Le principal thème des paroles qui traverse The Weight of The Mask en général est la dépression et la façon dont elle affecte votre relation avec vous-même, votre relation avec les autres et avec la société qui vous entoure. Les chansons parlent de la façon dont la maladie mentale peut devenir isolante par rapport aux autres.

De quoi parlent ces chansons : « November », et « How To Swim Down » précisément, s’il-te-plaît ?
« November » est une chanson anti-Noël. (sourires) Il est conçu pour être à l’opposé de toutes les conneries chaleureuses et floues de Noël que vous recevez à cette période de l’année. Parce que si vous n’avez pas de foyer ou de relation heureuse, Noël peut vous faire sentir très seul. J’ai donc voulu écrire une chanson sur ça, sur le fait que cela peut être une période très difficile à traverser pour certains. Quant à « How To Swim Down », j’y parle d’amour non partagé, mais c’est écrit dans la perspective de jouer un rôle, envoyer un sort, comme en tant que guérisseur dans World of Warcraft. (sourires)

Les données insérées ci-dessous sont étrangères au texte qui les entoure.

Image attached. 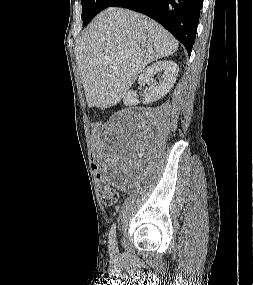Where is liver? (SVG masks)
<instances>
[{
    "label": "liver",
    "instance_id": "liver-1",
    "mask_svg": "<svg viewBox=\"0 0 253 285\" xmlns=\"http://www.w3.org/2000/svg\"><path fill=\"white\" fill-rule=\"evenodd\" d=\"M159 23L134 11L109 7L85 29L76 45L88 107L119 103L150 62L178 49Z\"/></svg>",
    "mask_w": 253,
    "mask_h": 285
}]
</instances>
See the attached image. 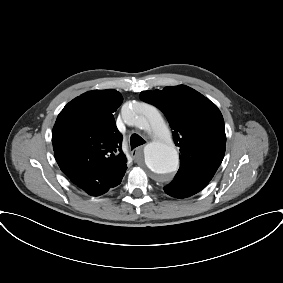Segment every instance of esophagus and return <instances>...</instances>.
<instances>
[{
  "label": "esophagus",
  "instance_id": "34e87169",
  "mask_svg": "<svg viewBox=\"0 0 283 283\" xmlns=\"http://www.w3.org/2000/svg\"><path fill=\"white\" fill-rule=\"evenodd\" d=\"M142 149H143V146H140L136 149H134L132 152H131V156L134 160H137L138 157L141 155L142 153Z\"/></svg>",
  "mask_w": 283,
  "mask_h": 283
}]
</instances>
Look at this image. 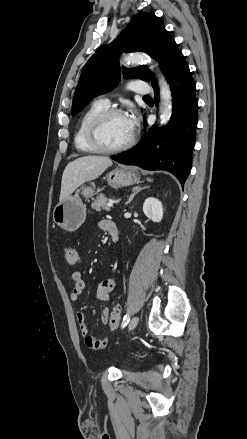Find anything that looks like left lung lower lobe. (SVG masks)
Here are the masks:
<instances>
[{
  "instance_id": "0a47b994",
  "label": "left lung lower lobe",
  "mask_w": 247,
  "mask_h": 439,
  "mask_svg": "<svg viewBox=\"0 0 247 439\" xmlns=\"http://www.w3.org/2000/svg\"><path fill=\"white\" fill-rule=\"evenodd\" d=\"M172 91V117L169 123L157 130L154 126L143 134L133 149L111 156V159L136 165L145 170H165L174 174L184 186L190 169L195 144L198 102L196 84L183 58L167 78ZM155 103L158 102V87Z\"/></svg>"
}]
</instances>
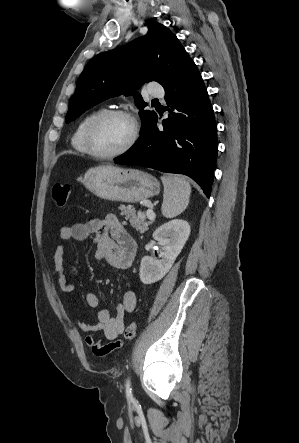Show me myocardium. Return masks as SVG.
Wrapping results in <instances>:
<instances>
[{
	"label": "myocardium",
	"mask_w": 299,
	"mask_h": 443,
	"mask_svg": "<svg viewBox=\"0 0 299 443\" xmlns=\"http://www.w3.org/2000/svg\"><path fill=\"white\" fill-rule=\"evenodd\" d=\"M111 116H120L128 119L132 125V134L129 141L118 151L112 153H100L93 145V134L98 124L105 118ZM139 137V125L136 118L128 111L123 109H104L98 112L87 124L84 132V145L88 154L100 160H111L120 157L129 152L136 144Z\"/></svg>",
	"instance_id": "1"
}]
</instances>
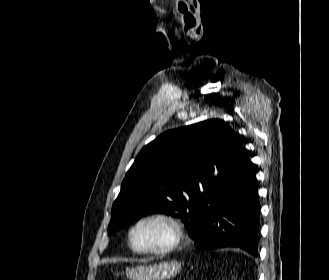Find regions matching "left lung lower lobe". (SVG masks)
Instances as JSON below:
<instances>
[{
    "label": "left lung lower lobe",
    "instance_id": "left-lung-lower-lobe-1",
    "mask_svg": "<svg viewBox=\"0 0 329 280\" xmlns=\"http://www.w3.org/2000/svg\"><path fill=\"white\" fill-rule=\"evenodd\" d=\"M237 158L233 179L203 201L197 233L191 237L198 249L235 247L257 257L259 203L254 167L243 148Z\"/></svg>",
    "mask_w": 329,
    "mask_h": 280
}]
</instances>
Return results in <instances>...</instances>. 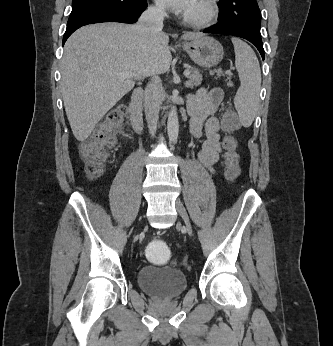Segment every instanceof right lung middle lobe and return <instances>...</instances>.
<instances>
[{"label": "right lung middle lobe", "mask_w": 333, "mask_h": 346, "mask_svg": "<svg viewBox=\"0 0 333 346\" xmlns=\"http://www.w3.org/2000/svg\"><path fill=\"white\" fill-rule=\"evenodd\" d=\"M138 0H72V11L69 17L85 10L95 8H114L127 10L133 7Z\"/></svg>", "instance_id": "right-lung-middle-lobe-1"}]
</instances>
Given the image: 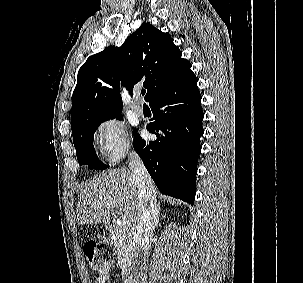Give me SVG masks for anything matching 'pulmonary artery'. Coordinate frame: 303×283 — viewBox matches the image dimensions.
Returning a JSON list of instances; mask_svg holds the SVG:
<instances>
[{
  "label": "pulmonary artery",
  "mask_w": 303,
  "mask_h": 283,
  "mask_svg": "<svg viewBox=\"0 0 303 283\" xmlns=\"http://www.w3.org/2000/svg\"><path fill=\"white\" fill-rule=\"evenodd\" d=\"M132 109L137 116H142L144 113L143 106L139 101V94L136 95V103L133 105Z\"/></svg>",
  "instance_id": "pulmonary-artery-1"
}]
</instances>
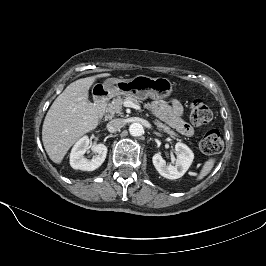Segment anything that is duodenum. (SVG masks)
Listing matches in <instances>:
<instances>
[{
  "instance_id": "410a0bca",
  "label": "duodenum",
  "mask_w": 266,
  "mask_h": 266,
  "mask_svg": "<svg viewBox=\"0 0 266 266\" xmlns=\"http://www.w3.org/2000/svg\"><path fill=\"white\" fill-rule=\"evenodd\" d=\"M109 92L106 89H99L94 94V102L97 108V114L99 117L103 115Z\"/></svg>"
}]
</instances>
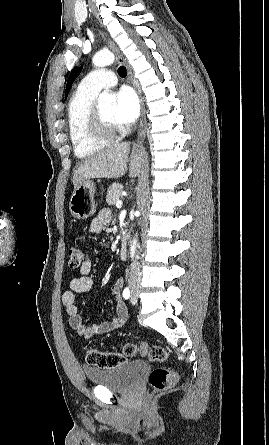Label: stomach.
<instances>
[{"instance_id": "1", "label": "stomach", "mask_w": 269, "mask_h": 445, "mask_svg": "<svg viewBox=\"0 0 269 445\" xmlns=\"http://www.w3.org/2000/svg\"><path fill=\"white\" fill-rule=\"evenodd\" d=\"M95 192V183L90 180L83 181L74 189L69 202V210L74 218L86 219L95 213Z\"/></svg>"}]
</instances>
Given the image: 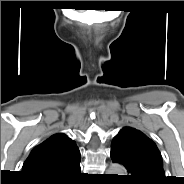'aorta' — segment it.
I'll return each mask as SVG.
<instances>
[{"mask_svg": "<svg viewBox=\"0 0 184 184\" xmlns=\"http://www.w3.org/2000/svg\"><path fill=\"white\" fill-rule=\"evenodd\" d=\"M108 174H117V175H123L124 168L119 164H111L108 169Z\"/></svg>", "mask_w": 184, "mask_h": 184, "instance_id": "762f6f07", "label": "aorta"}]
</instances>
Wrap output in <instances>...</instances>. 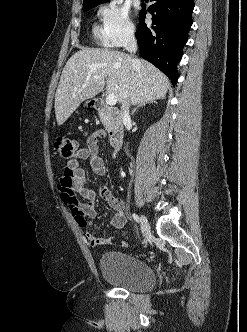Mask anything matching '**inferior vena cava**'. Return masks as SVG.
Here are the masks:
<instances>
[{"label":"inferior vena cava","instance_id":"1","mask_svg":"<svg viewBox=\"0 0 247 332\" xmlns=\"http://www.w3.org/2000/svg\"><path fill=\"white\" fill-rule=\"evenodd\" d=\"M124 48L130 52L135 53L137 51V43L134 35V30H129L126 34V38L124 41ZM136 62L133 61V67H135ZM121 117L123 121H127L130 119L129 115V107L128 105H123L121 109Z\"/></svg>","mask_w":247,"mask_h":332}]
</instances>
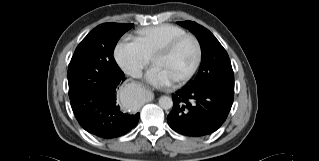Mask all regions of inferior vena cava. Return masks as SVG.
I'll list each match as a JSON object with an SVG mask.
<instances>
[{"label": "inferior vena cava", "instance_id": "obj_1", "mask_svg": "<svg viewBox=\"0 0 319 161\" xmlns=\"http://www.w3.org/2000/svg\"><path fill=\"white\" fill-rule=\"evenodd\" d=\"M127 74L134 77V78H141L142 77V71L137 68H132L127 71Z\"/></svg>", "mask_w": 319, "mask_h": 161}]
</instances>
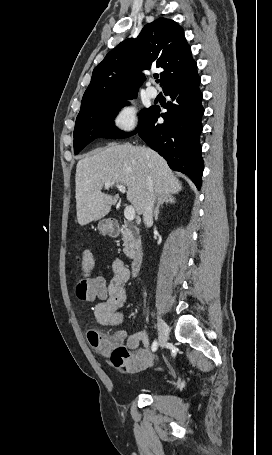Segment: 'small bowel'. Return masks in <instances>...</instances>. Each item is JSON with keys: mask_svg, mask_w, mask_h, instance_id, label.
Instances as JSON below:
<instances>
[{"mask_svg": "<svg viewBox=\"0 0 272 455\" xmlns=\"http://www.w3.org/2000/svg\"><path fill=\"white\" fill-rule=\"evenodd\" d=\"M113 275L106 286V296L96 304L94 314L102 325L118 326L123 320L122 308L126 303V282L130 279V271L122 260L116 258L112 262ZM114 340L131 351L127 365L123 371L128 375H137L152 366L155 356L149 351V337L146 332L128 335L119 329L115 332ZM143 348H139V344Z\"/></svg>", "mask_w": 272, "mask_h": 455, "instance_id": "small-bowel-1", "label": "small bowel"}]
</instances>
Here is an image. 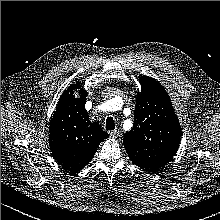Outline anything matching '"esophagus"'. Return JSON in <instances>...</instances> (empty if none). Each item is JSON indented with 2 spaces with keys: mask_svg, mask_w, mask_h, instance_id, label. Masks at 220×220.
Wrapping results in <instances>:
<instances>
[{
  "mask_svg": "<svg viewBox=\"0 0 220 220\" xmlns=\"http://www.w3.org/2000/svg\"><path fill=\"white\" fill-rule=\"evenodd\" d=\"M120 134V131L119 129H115V130H112V131H109V135L112 137V138H117Z\"/></svg>",
  "mask_w": 220,
  "mask_h": 220,
  "instance_id": "obj_1",
  "label": "esophagus"
}]
</instances>
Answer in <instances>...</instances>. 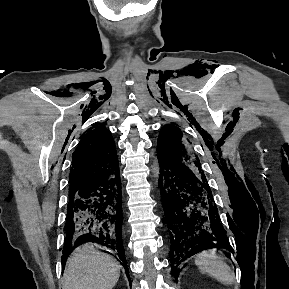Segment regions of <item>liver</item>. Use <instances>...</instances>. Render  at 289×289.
I'll return each mask as SVG.
<instances>
[{"instance_id": "1", "label": "liver", "mask_w": 289, "mask_h": 289, "mask_svg": "<svg viewBox=\"0 0 289 289\" xmlns=\"http://www.w3.org/2000/svg\"><path fill=\"white\" fill-rule=\"evenodd\" d=\"M120 275V265L110 255L92 245L77 248L67 260L63 289H112Z\"/></svg>"}]
</instances>
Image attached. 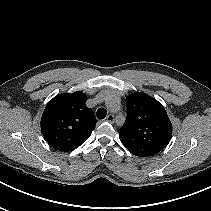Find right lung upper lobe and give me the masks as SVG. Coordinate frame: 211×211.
<instances>
[{
    "mask_svg": "<svg viewBox=\"0 0 211 211\" xmlns=\"http://www.w3.org/2000/svg\"><path fill=\"white\" fill-rule=\"evenodd\" d=\"M86 100L87 96L77 91L59 94L47 104L41 118V131L51 147L73 151L90 137L97 120L85 105Z\"/></svg>",
    "mask_w": 211,
    "mask_h": 211,
    "instance_id": "obj_1",
    "label": "right lung upper lobe"
}]
</instances>
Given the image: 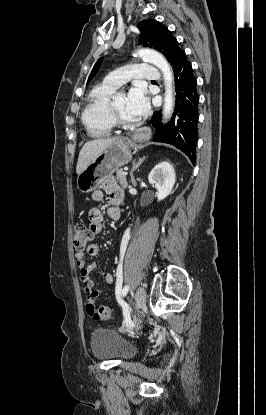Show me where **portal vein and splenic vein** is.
I'll return each mask as SVG.
<instances>
[{
    "instance_id": "obj_1",
    "label": "portal vein and splenic vein",
    "mask_w": 266,
    "mask_h": 415,
    "mask_svg": "<svg viewBox=\"0 0 266 415\" xmlns=\"http://www.w3.org/2000/svg\"><path fill=\"white\" fill-rule=\"evenodd\" d=\"M123 174H124V175H127L128 173L125 171V172H123Z\"/></svg>"
}]
</instances>
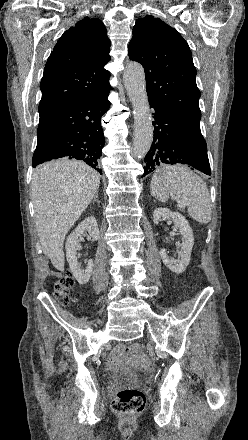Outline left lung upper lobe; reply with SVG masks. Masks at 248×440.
<instances>
[{"instance_id": "obj_1", "label": "left lung upper lobe", "mask_w": 248, "mask_h": 440, "mask_svg": "<svg viewBox=\"0 0 248 440\" xmlns=\"http://www.w3.org/2000/svg\"><path fill=\"white\" fill-rule=\"evenodd\" d=\"M128 55L145 69L149 101L200 129V91L192 54L182 36L159 18L136 21Z\"/></svg>"}]
</instances>
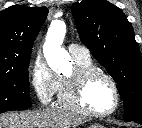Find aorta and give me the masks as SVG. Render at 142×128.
Returning <instances> with one entry per match:
<instances>
[{
  "label": "aorta",
  "mask_w": 142,
  "mask_h": 128,
  "mask_svg": "<svg viewBox=\"0 0 142 128\" xmlns=\"http://www.w3.org/2000/svg\"><path fill=\"white\" fill-rule=\"evenodd\" d=\"M66 34V25L63 21H53L48 29L43 51L48 65L55 72H64L71 68V57L61 48Z\"/></svg>",
  "instance_id": "aorta-1"
}]
</instances>
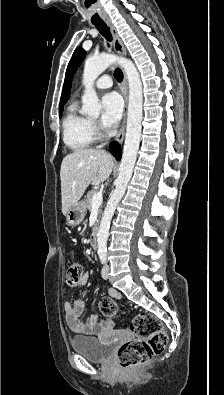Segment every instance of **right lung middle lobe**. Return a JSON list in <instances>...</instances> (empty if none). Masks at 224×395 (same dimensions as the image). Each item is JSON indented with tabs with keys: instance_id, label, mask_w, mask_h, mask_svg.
<instances>
[{
	"instance_id": "1",
	"label": "right lung middle lobe",
	"mask_w": 224,
	"mask_h": 395,
	"mask_svg": "<svg viewBox=\"0 0 224 395\" xmlns=\"http://www.w3.org/2000/svg\"><path fill=\"white\" fill-rule=\"evenodd\" d=\"M62 112H63V110L60 111V118H61V116H62Z\"/></svg>"
}]
</instances>
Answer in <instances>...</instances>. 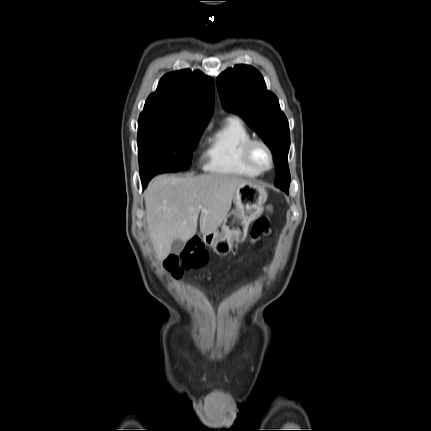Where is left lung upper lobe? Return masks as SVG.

De nos jours, je trouve qu’il est plus facile de parler, de s’exprimer par la musique sur certains sujets tabous (comme le féminicide, les viols, le racisme, l’exclusion, les sentiments dépressifs…) avec les chansons comme les vôtres, que de simples mots de tous les jours, n’est-ce pas ? Même avec internet et les réseaux sociaux, ça ne fait pas tout… Ça pourrait être pire parfois ! Qu’en penses-tu ?
Je pense que plus nous pouvons parler de sujets « tabous », mieux c’est pour tout le monde, car parler fait partie déjà du processus de guérison. Écrire des chansons, quel que soit le style musical, aide également car cela transforme une expérience douloureuse en quelque chose qui peut aider les autres à vivre des expériences similaires.

Est-ce toi, Serena, qui chante sur toutes les chansons : growls, screams et chants clairs par moment comme sur « Defiance », « November », « How To Swim Down » parce que j’ai vraiment été impressionné ?! (sourires)
Oui, je fais la plupart du chant. J’ai une voix grave et criarde qui sonne un peu plus « metal » et je fais aussi du chant clair sur certains passages. Donc oui c’est bien moi. Mais Liam assure cependant les cris les plus hardcore.

Quelles sont tes principales influences vocales et musicales, Serena ?
Mes principales influences musicales lors de l’écriture des soli et mélodies de guitare sont Brymir, Shymagoghnar, Keep of Kalessin, Kalmah, Mono, Enslaved et les bandes originales de jeux vidéo comme Kingdom Hearts, Final Fantasy et Skyrim. Pour mes influences vocales, je dirai Angela Gossow (ex-Arch Enemy) et Alyssa White-Gluz (Arch Enemy, ex-The Agonist).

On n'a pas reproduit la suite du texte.